Namun, A mengklaim bahwa dirinya dipaksa dengan cara ditarik pada bagian leher menuju pos RT. Di sana, ia mengaku diinterogasi terkait tuduhan bahwa istrinya sering menyiramkan air ke jalan.
Situasi di pos RT dilaporkan sempat memanas dan memicu perdebatan mulut yang sengit. A kemudian mencoba mengabadikan momen tersebut menggunakan kamera ponsel miliknya sebagai bukti.
Upaya A merekam kejadian justru memicu reaksi keras dari salah satu warga yang meminta aksi tersebut dihentikan. A mengaku mendapatkan pukulan di bagian pelipis mata kiri hingga ponselnya terjatuh ke lantai.

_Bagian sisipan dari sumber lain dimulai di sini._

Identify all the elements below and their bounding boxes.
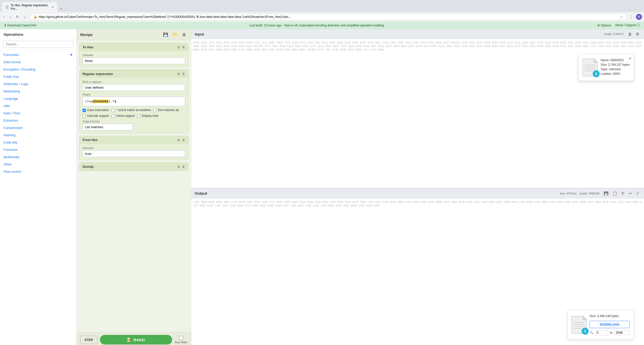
caret-dollar-checkbox-label[interactable]: ^ and $ match at newlines [111,108,151,112]
from-hex-delimiter-input[interactable] [83,150,185,157]
display-total-checkbox[interactable] [137,115,140,118]
browser-toolbar-icons: ⋮ M [629,14,642,20]
unicode-checkbox[interactable] [83,115,86,118]
app-container: ⬇ Download CyberChef Last build: 15 hour… [0,22,644,345]
save-recipe-button[interactable]: 💾 [162,32,169,38]
reload-button[interactable]: ↻ [14,14,20,20]
clear-recipe-button[interactable]: 🗑 [181,32,187,38]
auto-bake-checkbox[interactable] [179,336,183,340]
sidebar-item-public-key[interactable]: Public Key [0,73,77,80]
tab-favicon [6,5,9,9]
gunzip-disable-button[interactable]: ⊘ [177,165,180,169]
language-label: Language [4,97,18,100]
regex-pause-button[interactable]: ⏸ [182,72,185,76]
input-grid-button[interactable]: ⊞ [635,31,640,37]
sidebar-item-code-tidy[interactable]: Code tidy [0,139,77,146]
user-account-button[interactable]: M [636,14,642,20]
output-format-input[interactable] [83,124,133,130]
output-undo-button[interactable]: ↩ [627,191,633,196]
load-recipe-button[interactable]: 📁 [171,32,179,38]
zoom-from-input[interactable] [595,330,608,335]
astral-checkbox[interactable] [111,115,115,118]
sidebar-item-language[interactable]: Language [0,95,77,102]
sidebar-item-utils[interactable]: Utils [0,102,77,110]
to-hex-disable-button[interactable]: ⊘ [177,45,180,49]
file-info-close-button[interactable]: ✕ [629,56,632,60]
input-clear-button[interactable]: 🗑 [627,31,633,37]
bookmark-icon[interactable]: ☆ [620,15,623,19]
output-refresh-button[interactable]: ↻ [620,191,626,196]
output-save-button[interactable]: 💾 [602,191,610,196]
auto-bake-label: Auto Bake [175,341,187,344]
caret-dollar-checkbox[interactable] [111,109,115,112]
regex-highlighted-part: 0D0A0D0A [93,99,108,103]
from-hex-title: From Hex [83,138,98,142]
file-icon-area: ℹ Name: 00000915 Size: 2,784,237 bytes [583,58,630,77]
built-in-regexes-input[interactable] [83,84,185,91]
gunzip-pause-button[interactable]: ⏸ [182,165,185,169]
svg-marker-1 [594,59,598,62]
to-hex-pause-button[interactable]: ⏸ [182,45,185,49]
from-hex-disable-button[interactable]: ⊘ [177,138,180,142]
to-hex-delimiter-input[interactable] [83,57,185,64]
sidebar-item-forensics[interactable]: Forensics [0,146,77,153]
sidebar-item-date-time[interactable]: Date / Time [0,110,77,117]
sidebar-item-networking[interactable]: Networking [0,88,77,95]
options-link[interactable]: ⚙ Options [597,24,611,27]
sidebar-item-favourites[interactable]: Favourites ★ [0,51,77,58]
tab-close-button[interactable]: ✕ [52,6,54,9]
case-insensitive-checkbox-label[interactable]: Case insensitive [83,108,109,112]
notification-center-text: Last build: 15 hours ago - New in v8: Au… [36,24,597,27]
astral-checkbox-label[interactable]: Astral support [111,114,135,118]
sidebar-item-flow-control[interactable]: Flow control [0,168,77,175]
from-hex-delimiter-label: Delimiter [83,147,185,150]
regex-body: Built in regexes Regex (?<=0D0A0D0A).*$ … [80,78,188,133]
output-copy-button[interactable]: 📋 [611,191,619,196]
regex-disable-button[interactable]: ⊘ [177,72,180,76]
active-tab[interactable]: To Hex, Regular expression, Fro... ✕ [2,2,57,12]
forward-button[interactable]: › [8,14,13,20]
input-header: Input length: 2784237 🗑 ⊞ [191,29,644,39]
from-hex-pause-button[interactable]: ⏸ [182,138,185,142]
back-button[interactable]: ‹ [2,14,6,20]
about-support-link[interactable]: About / Support ⓘ [615,23,640,27]
case-insensitive-checkbox[interactable] [83,109,86,112]
dot-all-checkbox-label[interactable]: Dot matches all [154,108,179,112]
home-button[interactable]: ⌂ [22,14,27,20]
to-hex-body: Delimiter [80,51,188,67]
url-input[interactable] [39,15,619,19]
display-total-checkbox-label[interactable]: Display total [137,114,158,118]
input-background-text: 4745 5420 2f75 706c 6f61 6420 4854 5450 … [191,39,644,188]
recipe-header: Recipe 💾 📁 🗑 [77,29,191,40]
hashing-label: Hashing [4,133,16,137]
file-document-icon: ℹ [583,59,598,76]
sidebar-item-extractors[interactable]: Extractors [0,117,77,124]
download-button[interactable]: DOWNLOAD [590,321,630,328]
extensions-button[interactable]: ⋮ [629,14,634,20]
new-tab-button[interactable]: + [58,6,64,12]
search-input[interactable] [3,41,73,48]
output-panel: Output time: 4973ms length: 3466248 💾 📋 … [191,189,644,345]
gunzip-title: Gunzip [83,165,94,168]
operations-list: Favourites ★ Data format Encryption / En… [0,50,77,345]
sidebar-item-multimedia[interactable]: Multimedia [0,153,77,161]
download-cyberchef-link[interactable]: ⬇ Download CyberChef [4,24,36,27]
output-title: Output [195,191,207,195]
dot-all-checkbox[interactable] [154,109,157,112]
sidebar-item-arithmetic-logic[interactable]: Arithmetic / Logic [0,80,77,88]
bake-button[interactable]: 👨‍🍳 BAKE! [100,335,172,344]
sidebar-item-compression[interactable]: Compression [0,124,77,131]
address-bar[interactable]: 🔒 ☆ [30,14,627,20]
notification-bar: ⬇ Download CyberChef Last build: 15 hour… [0,22,644,29]
output-expand-button[interactable]: ⤢ [635,191,640,196]
sidebar-item-encryption-encoding[interactable]: Encryption / Encoding [0,66,77,73]
unicode-checkbox-label[interactable]: Unicode support [83,114,109,118]
astral-label: Astral support [116,114,135,118]
sidebar-item-other[interactable]: Other [0,161,77,168]
output-header-right: time: 4973ms length: 3466248 💾 📋 ↻ ↩ ⤢ [560,191,640,196]
sidebar-item-data-format[interactable]: Data format [0,58,77,66]
sidebar-item-hashing[interactable]: Hashing [0,131,77,139]
zoom-to-input[interactable] [615,330,630,335]
step-button[interactable]: STEP [80,336,97,344]
star-icon: ★ [70,53,73,57]
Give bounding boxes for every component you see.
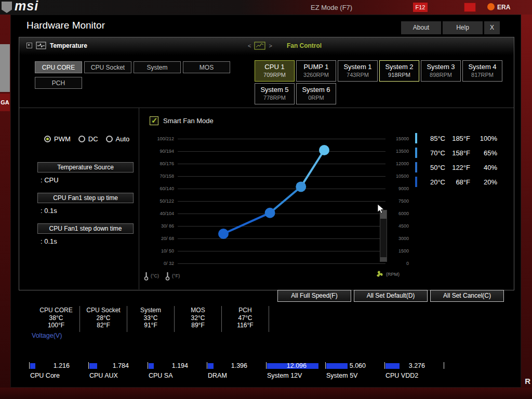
fan-button-cpu-1[interactable]: CPU 1709RPM <box>255 60 295 82</box>
fan-button-system-2[interactable]: System 2918RPM <box>379 60 419 82</box>
temp-name: MOS <box>175 307 221 314</box>
mode-radio-auto[interactable]: Auto <box>106 135 130 143</box>
legend-color-bar <box>415 177 417 187</box>
temp-celsius: 38°C <box>33 314 79 322</box>
voltage-value: 12.096 <box>266 362 307 370</box>
right-axis-tick: 13500 <box>390 149 409 154</box>
fan-rpm-value: 0RPM <box>297 94 336 102</box>
action-button-all-set-cancel-c[interactable]: All Set Cancel(C) <box>430 290 504 302</box>
fan-button-system-6[interactable]: System 60RPM <box>296 83 336 104</box>
fan-control-section-header: < > Fan Control <box>248 42 322 50</box>
temp-fahrenheit: 100°F <box>33 322 79 329</box>
temp-tab-system[interactable]: System <box>134 61 181 73</box>
fan-name: CPU 1 <box>255 62 294 71</box>
temp-tab-cpu-core[interactable]: CPU CORE <box>35 61 82 73</box>
bios-left-edge: GA <box>0 15 10 399</box>
fan-button-system-5[interactable]: System 5778RPM <box>255 83 295 104</box>
setting-button-cpu-fan1-step-down-time[interactable]: CPU Fan1 step down time <box>37 223 134 234</box>
temp-tab-pch[interactable]: PCH <box>35 77 82 89</box>
radio-circle-icon <box>78 136 85 142</box>
temperature-readout-mos: MOS32°C89°F <box>175 306 222 332</box>
voltage-name: CPU AUX <box>89 372 118 379</box>
fan-curve-segment <box>223 213 270 234</box>
mode-radio-pwm[interactable]: PWM <box>44 135 71 143</box>
temperature-section-title: Temperature <box>50 42 87 49</box>
bios-right-edge: R <box>521 15 532 399</box>
left-axis-tick: 30/ 86 <box>149 223 174 229</box>
about-button[interactable]: About <box>401 21 441 34</box>
fan-button-system-4[interactable]: System 4817RPM <box>462 60 502 82</box>
temperature-readout-cpu-core: CPU CORE38°C100°F <box>33 306 80 332</box>
language-label[interactable]: ERA <box>497 4 510 11</box>
temperature-section-header: Temperature <box>26 42 87 49</box>
temp-celsius: 47°C <box>222 314 269 322</box>
fan-curve-point[interactable] <box>296 181 306 192</box>
horizontal-divider <box>19 108 514 108</box>
fan-curve-point[interactable] <box>218 229 229 239</box>
temp-fahrenheit: 82°F <box>80 322 127 329</box>
dialog-title: Hardware Monitor <box>26 20 105 31</box>
right-axis-tick: 15000 <box>390 136 409 141</box>
temp-fahrenheit: 89°F <box>175 322 221 329</box>
fan-curve-segment <box>270 187 301 212</box>
voltage-name: CPU VDD2 <box>385 372 418 379</box>
thermometer-icon <box>165 271 170 281</box>
temperature-graph-icon <box>36 42 46 49</box>
voltage-readouts: 1.216CPU Core1.784CPU AUX1.194CPU SA1.39… <box>29 362 447 383</box>
fan-mode-radio-group: PWMDCAuto <box>44 135 129 143</box>
radio-label: Auto <box>116 135 130 143</box>
chevron-right-icon[interactable]: > <box>269 43 272 49</box>
smart-fan-label: Smart Fan Mode <box>163 117 214 125</box>
chart-gridline <box>178 263 385 264</box>
left-axis-tick: 70/158 <box>149 174 174 179</box>
action-button-all-set-default-d[interactable]: All Set Default(D) <box>354 290 428 302</box>
setting-button-temperature-source[interactable]: Temperature Source <box>37 162 134 172</box>
left-axis-tick: 20/ 68 <box>149 236 174 241</box>
temp-fahrenheit: 116°F <box>222 322 269 329</box>
radio-label: DC <box>88 135 98 143</box>
legend-fahrenheit: 185°F <box>445 135 470 142</box>
fan-curve-segment <box>301 150 324 187</box>
right-axis-tick: 1500 <box>390 248 409 254</box>
flag-icon[interactable] <box>464 3 476 12</box>
screenshot-f12-button[interactable]: F12 <box>413 3 428 12</box>
voltage-name: System 12V <box>267 372 302 379</box>
close-button[interactable]: X <box>484 21 500 34</box>
msi-shield-icon <box>2 2 12 13</box>
fan-name: System 3 <box>421 62 460 71</box>
fan-button-pump-1[interactable]: PUMP 13260RPM <box>296 60 336 82</box>
fan-buttons-grid: CPU 1709RPMPUMP 13260RPMSystem 1743RPMSy… <box>255 60 507 106</box>
fan-curve-point[interactable] <box>319 145 329 155</box>
right-axis-tick: 0 <box>390 261 409 266</box>
section-box-icon <box>26 43 32 48</box>
setting-button-cpu-fan1-step-up-time[interactable]: CPU Fan1 step up time <box>37 193 134 203</box>
legend-duty: 20% <box>474 178 497 186</box>
rpm-axis-unit: (RPM) <box>376 270 400 278</box>
temperature-readout-cpu-socket: CPU Socket28°C82°F <box>80 306 127 332</box>
voltage-cell-cpu-sa: 1.194CPU SA <box>148 362 207 383</box>
mode-radio-dc[interactable]: DC <box>78 135 98 143</box>
chevron-left-icon[interactable]: < <box>248 43 251 49</box>
fan-name: System 5 <box>255 85 294 94</box>
fan-button-system-3[interactable]: System 3898RPM <box>421 60 461 82</box>
voltage-value: 1.784 <box>88 362 129 370</box>
temp-name: CPU Socket <box>80 307 127 314</box>
help-button[interactable]: Help <box>443 21 483 34</box>
action-button-all-full-speed-f[interactable]: All Full Speed(F) <box>277 290 351 302</box>
ez-mode-button[interactable]: EZ Mode (F7) <box>311 4 352 11</box>
temp-tab-cpu-socket[interactable]: CPU Socket <box>84 61 131 73</box>
legend-fahrenheit: 158°F <box>445 149 470 157</box>
rpm-slider[interactable] <box>380 210 387 262</box>
fan-button-system-1[interactable]: System 1743RPM <box>338 60 378 82</box>
fan-rpm-value: 3260RPM <box>297 71 336 79</box>
temperature-readouts: CPU CORE38°C100°FCPU Socket28°C82°FSyste… <box>33 306 269 332</box>
legend-celsius: 50°C <box>424 164 445 171</box>
temp-tab-mos[interactable]: MOS <box>183 61 230 73</box>
legend-row: 85°C185°F100% <box>415 131 497 145</box>
fan-curve-point[interactable] <box>265 208 275 218</box>
language-globe-icon[interactable] <box>487 3 495 10</box>
fan-name: System 6 <box>297 85 336 94</box>
voltage-cell-dram: 1.396DRAM <box>207 362 266 383</box>
background-panel-fragment <box>0 44 10 92</box>
smart-fan-checkbox[interactable] <box>150 116 158 125</box>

Rincian peristiwa berdasarkan keterangan pelapor :
- Waktu Kejadian: Sabtu, 30 Mei 2026, sekitar pukul 22.30 WIB.
- Lokasi: Pos RT di wilayah Kutabaru, Pasar Kemis, Tangerang.
- Dugaan Tindakan: Penarikan paksa di bagian leher dan pemukulan pada area pelipis mata kiri.
- Pemicu Konflik: Protes warga atas aksi penyiraman air ke jalan yang dianggap mengganggu jemaah salat.
Pasca kejadian di pos RT tersebut, A memutuskan untuk melaporkan dugaan penganiayaan yang dialaminya ke Polsek Pasar Kemis. Pihak kepolisian saat ini masih melakukan penyelidikan mendalam guna menentukan langkah hukum selanjutnya.
Klarifikasi Soal Air yang Disiramkan
Terkait aksi penyiraman yang viral, AKP Humaedi menjelaskan bahwa sebenarnya sudah dilakukan upaya mediasi beberapa kali. Namun, video rekaman CCTV penyiraman itu justru tersebar luas setelah laporan kekerasan masuk ke kepolisian.
Kepada penyidik, A dan istrinya memberikan pembelaan mengenai jenis air yang mereka siramkan ke jalanan depan rumah. Mereka mengklaim bahwa cairan tersebut bukanlah air limbah yang menjijikkan seperti yang dituduhkan di media sosial.
A menyebutkan bahwa air tersebut merupakan sisa air sabun yang digunakan untuk membersihkan lantai rumah mereka. Alasan penyiraman itu dilakukan murni untuk meminimalisir debu jalanan agar tidak masuk ke dalam hunian mereka.
Perbandingan informasi antara video viral dan keterangan pemilik rumah :
| Klaim dalam Video Viral | Klarifikasi Pemilik Rumah (A) |
|---|---|
| Air bekas mandi atau kotoran anjing | Air sabun bekas mengepel lantai rumah |
| Sengaja menyasar warga yang mau ke masjid | Tujuan untuk menyiram debu di depan rumah |
| Dilakukan dengan sengaja untuk menghina | Kegiatan rutin membersihkan lingkungan rumah |
Informasi dalam tabel tersebut menunjukkan adanya perbedaan persepsi yang signifikan antara warga sekitar dengan pihak pemilik rumah. Polisi akan terus mengumpulkan bukti pendukung untuk memastikan motif sebenarnya di balik aksi tersebut.
Sebelumnya, media sosial dihebohkan dengan rekaman CCTV yang memperlihatkan pemilik rumah menyiram air tepat saat jam salat Magrib. Dalam video tersebut, tampak seorang warga yang baru pulang salat terkena siraman dan justru dimaki saat mencoba menegur.
Hingga saat ini, Polsek Pasar Kemis masih terus memproses penyelidikan kasus ini secara objektif. Polisi meminta masyarakat untuk tetap tenang dan tidak terprovokasi oleh potongan video yang beredar sebelum hasil penyelidikan resmi diumumkan.